**REQUIRED ACTION**
Search the records below for the word "Peraturan" and show every line where it occurs.

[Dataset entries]
....

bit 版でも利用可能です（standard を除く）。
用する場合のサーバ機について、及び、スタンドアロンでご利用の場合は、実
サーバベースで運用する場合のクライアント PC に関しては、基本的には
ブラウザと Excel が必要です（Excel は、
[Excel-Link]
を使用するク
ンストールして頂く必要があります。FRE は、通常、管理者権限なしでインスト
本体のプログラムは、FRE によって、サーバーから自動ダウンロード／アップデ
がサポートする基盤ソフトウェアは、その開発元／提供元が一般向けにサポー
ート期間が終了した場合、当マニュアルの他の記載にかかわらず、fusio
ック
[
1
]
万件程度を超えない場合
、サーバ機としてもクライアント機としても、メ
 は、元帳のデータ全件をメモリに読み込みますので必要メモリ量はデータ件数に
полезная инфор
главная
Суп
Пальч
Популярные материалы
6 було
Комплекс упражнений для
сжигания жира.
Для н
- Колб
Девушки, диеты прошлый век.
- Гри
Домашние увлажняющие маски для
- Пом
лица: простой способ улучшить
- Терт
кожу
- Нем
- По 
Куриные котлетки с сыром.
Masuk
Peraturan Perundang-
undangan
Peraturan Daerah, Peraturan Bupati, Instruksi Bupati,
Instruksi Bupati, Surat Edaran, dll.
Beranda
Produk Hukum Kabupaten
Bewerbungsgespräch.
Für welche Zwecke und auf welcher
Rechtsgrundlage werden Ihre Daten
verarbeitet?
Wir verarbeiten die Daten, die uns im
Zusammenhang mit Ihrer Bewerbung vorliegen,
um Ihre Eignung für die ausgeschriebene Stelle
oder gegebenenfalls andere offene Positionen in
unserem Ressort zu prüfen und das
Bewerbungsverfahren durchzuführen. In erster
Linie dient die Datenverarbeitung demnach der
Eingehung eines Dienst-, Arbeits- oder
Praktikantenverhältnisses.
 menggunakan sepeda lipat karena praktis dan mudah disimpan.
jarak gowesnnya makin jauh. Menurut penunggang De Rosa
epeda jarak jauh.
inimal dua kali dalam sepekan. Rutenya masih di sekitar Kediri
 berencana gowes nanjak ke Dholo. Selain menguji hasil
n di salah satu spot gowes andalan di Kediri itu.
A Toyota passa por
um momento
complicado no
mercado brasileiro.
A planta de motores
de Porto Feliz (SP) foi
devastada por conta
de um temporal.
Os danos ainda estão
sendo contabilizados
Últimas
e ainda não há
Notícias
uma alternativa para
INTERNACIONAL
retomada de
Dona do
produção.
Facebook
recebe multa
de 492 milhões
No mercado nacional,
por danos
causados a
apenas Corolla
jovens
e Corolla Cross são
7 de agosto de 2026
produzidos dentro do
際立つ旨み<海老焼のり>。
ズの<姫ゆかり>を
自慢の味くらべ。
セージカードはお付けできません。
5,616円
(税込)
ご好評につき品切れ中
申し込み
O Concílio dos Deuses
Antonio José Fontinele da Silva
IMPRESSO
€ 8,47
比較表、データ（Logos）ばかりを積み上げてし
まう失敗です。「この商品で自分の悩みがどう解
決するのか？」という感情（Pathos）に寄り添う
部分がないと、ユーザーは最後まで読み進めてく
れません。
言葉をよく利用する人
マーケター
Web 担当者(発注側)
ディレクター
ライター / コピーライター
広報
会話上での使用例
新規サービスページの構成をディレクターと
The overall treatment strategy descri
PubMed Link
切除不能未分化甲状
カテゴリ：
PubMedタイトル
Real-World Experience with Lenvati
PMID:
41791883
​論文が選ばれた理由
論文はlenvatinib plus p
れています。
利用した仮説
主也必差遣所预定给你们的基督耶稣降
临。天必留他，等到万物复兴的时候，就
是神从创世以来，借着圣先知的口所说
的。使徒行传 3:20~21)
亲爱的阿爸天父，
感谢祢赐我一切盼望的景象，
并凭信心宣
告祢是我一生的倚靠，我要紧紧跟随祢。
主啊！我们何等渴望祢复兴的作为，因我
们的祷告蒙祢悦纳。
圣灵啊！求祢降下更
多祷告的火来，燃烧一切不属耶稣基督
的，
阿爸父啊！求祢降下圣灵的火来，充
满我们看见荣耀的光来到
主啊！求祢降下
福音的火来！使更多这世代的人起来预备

....

**SOLVED EXERCISE**
Peraturan Perundang-
Peraturan Daerah, Peraturan Bupati, Instruksi Bupati,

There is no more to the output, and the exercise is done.